Commission member Jared J. Caruso-Riecke said, “My colleague’s rant notwithstanding, we have two lawyers here and another (Monica J. Manzella) who sits on this commission, but she’s new so I won’t put any pressure on her (apparently forgetting that commission member Eulis Simien, Jr. also is an attorney), so tell me, do we have jurisdiction over LSTA?

When told the commission did not, he then tried to compare LSTA to the Knights of Columbus. “If we’re being asked to go after the Knights of Columbus, I’m not gonna do it. I’m not gonna open up this commission to a civil lawsuit.”

Millet reminded Caruso-Riecke that while both the Knights of Columbus and LSTA are tax-exempt 501(c)(3) organizations, the Knights of Columbus membership is made up of a cross section of the population while the LSTA membership is comprised exclusively of state troopers and retired troopers. Nor did Caruso-Riecke acknowledge that the LSTA board of directors is made up of only state troopers who made the decision to make the political contributions.

The bureaucratic shuffle was a perfect example of officials talking circle logic in an effort to avoid confronting the real issue. Except they weren’t very good at it, thanks to the anemic efforts of Chairman Doss.

“If what has happened doesn’t alarm you as commissioners, I don’t know what will,” Millet said.

Grafton then asked, “Do we have any authority over salaries? Did I hear Col. Edmonson say (in August) if we approve this new position (the promotion of Maj. Jason Starnes to lieutenant colonel and bestowing the title of deputy superintendent and chief accounting officer upon him), it won’t cost any more money? I understood him to say it won’t cost any more money. That means no raise. Yet my understanding is, he got a $25,000 raise. We did not approve any raise. It looks to me as if the administration doing as it pleases and we’ll get the word in some point in time. What part am I saying that is absolutely wrong? Did he say he wouldn’t get a raise? I don’t see a board member here who heard that.”

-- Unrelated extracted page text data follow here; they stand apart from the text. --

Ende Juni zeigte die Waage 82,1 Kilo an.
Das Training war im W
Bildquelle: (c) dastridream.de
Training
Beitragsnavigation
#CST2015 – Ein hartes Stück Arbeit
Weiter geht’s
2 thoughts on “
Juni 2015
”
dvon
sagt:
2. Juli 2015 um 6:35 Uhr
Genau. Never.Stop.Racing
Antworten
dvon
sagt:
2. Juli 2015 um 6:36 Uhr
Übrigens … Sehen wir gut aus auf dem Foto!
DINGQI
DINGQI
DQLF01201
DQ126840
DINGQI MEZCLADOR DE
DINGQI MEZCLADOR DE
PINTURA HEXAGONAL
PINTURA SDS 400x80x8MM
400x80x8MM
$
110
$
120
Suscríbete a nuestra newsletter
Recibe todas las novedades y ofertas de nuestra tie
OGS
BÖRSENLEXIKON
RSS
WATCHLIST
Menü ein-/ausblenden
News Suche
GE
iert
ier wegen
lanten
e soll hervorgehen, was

Simeon said, “That’s not an accurate reflection of what was said.”

“I know what I heard,” Grafton said.

At that point, members around the table suggested pulling up the recording of that August meeting and if what Grafton said was accurate, to get Edmonson back before the commission to explain the pay increase.

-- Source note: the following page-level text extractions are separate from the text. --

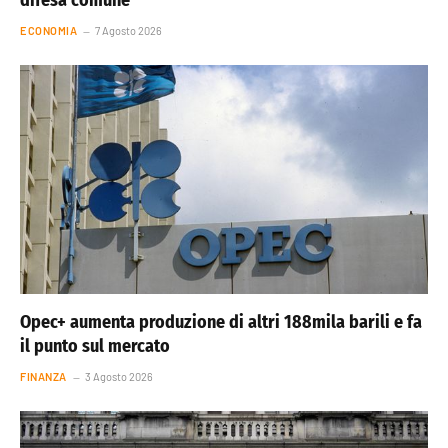
ECONOMIA
7 Agosto 2026
Opec+ aumenta produzione di altri 188mila barili e fa
il punto sul mercato
FINANZA
3 Agosto 2026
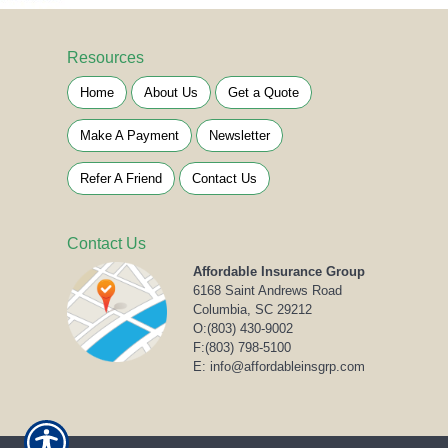
Resources
Home
About Us
Get a Quote
Make A Payment
Newsletter
Refer A Friend
Contact Us
Contact Us
Affordable Insurance Group
6168 Saint Andrews Road
Columbia, SC 29212
O:
(803) 430-9002
F:(803) 798-5100
E: info@affordableinsgrp.com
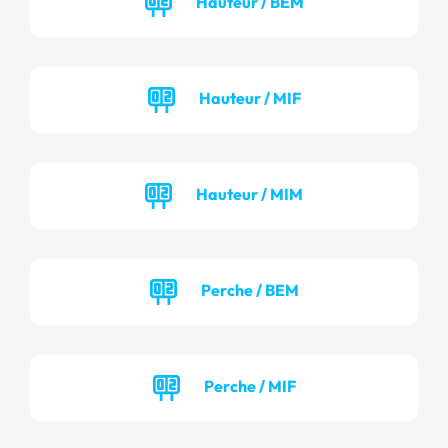
Hauteur / BEM
Hauteur / MIF
Hauteur / MIM
Perche / BEM
Perche / MIF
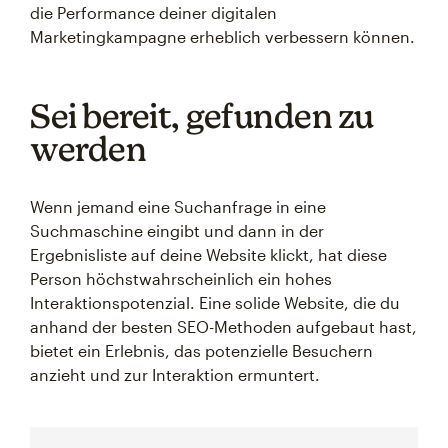
die Performance deiner digitalen
Marketingkampagne erheblich verbessern können.
Sei bereit, gefunden zu
werden
Wenn jemand eine Suchanfrage in eine
Suchmaschine eingibt und dann in der
Ergebnisliste auf deine Website klickt, hat diese
Person höchstwahrscheinlich ein hohes
Interaktionspotenzial. Eine solide Website, die du
anhand der besten SEO-Methoden aufgebaut hast,
bietet ein Erlebnis, das potenzielle Besuchern
anzieht und zur Interaktion ermuntert.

Commission Executive Director Cathy Derbonne told commissioners that Edmonson did indeed testify that the newly-created position would not cost State Police any additional funds.

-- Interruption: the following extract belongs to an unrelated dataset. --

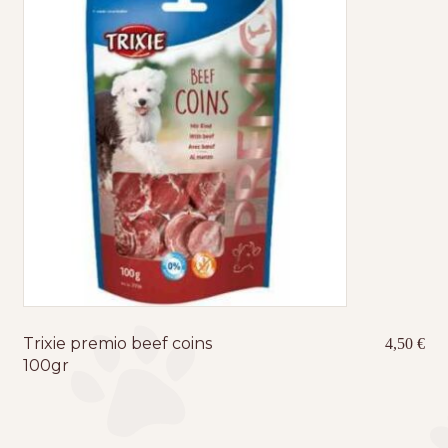
Trixie premio beef coins
4,50
€
100gr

In an effort to recover the high ground, Doss said, “We govern classified positions and we create unclassified positions but don’t govern them.

Derbonne said, “We create and we can take away. How can we create an unclassified position and not have control?”

“We have no authority over unclassified positions.”

Derbonne said, “We have jurisdiction only over classified positions that fall within pay grid. We cannot pay someone outside pay grid unless they come before the commission for approval.”

When LouisianaVoice reviewed a recording of that August, the revelations were damning to Doss and other supporters of Edmonson and showed that at least one commissioner, Grafton, was paying attention and not simply going through the motions.

In his appearance before the commission to request creation of the new position, Edmonson quite plainly said that he proposed moving Starnes into the position formerly held by JILL BOUDREAUX, but in a newly-created unclassified position. “We’re not creating any additional funding issues, no additional money,” Edmonson said. “He will be the CAO. No new funds will be needed. It is not my intention to even ask for that.”

It doesn’t get much plainer than that, campers.

At least Grafton was listening when it mattered.

Now let’s see how long he’s allowed to remain on the commission.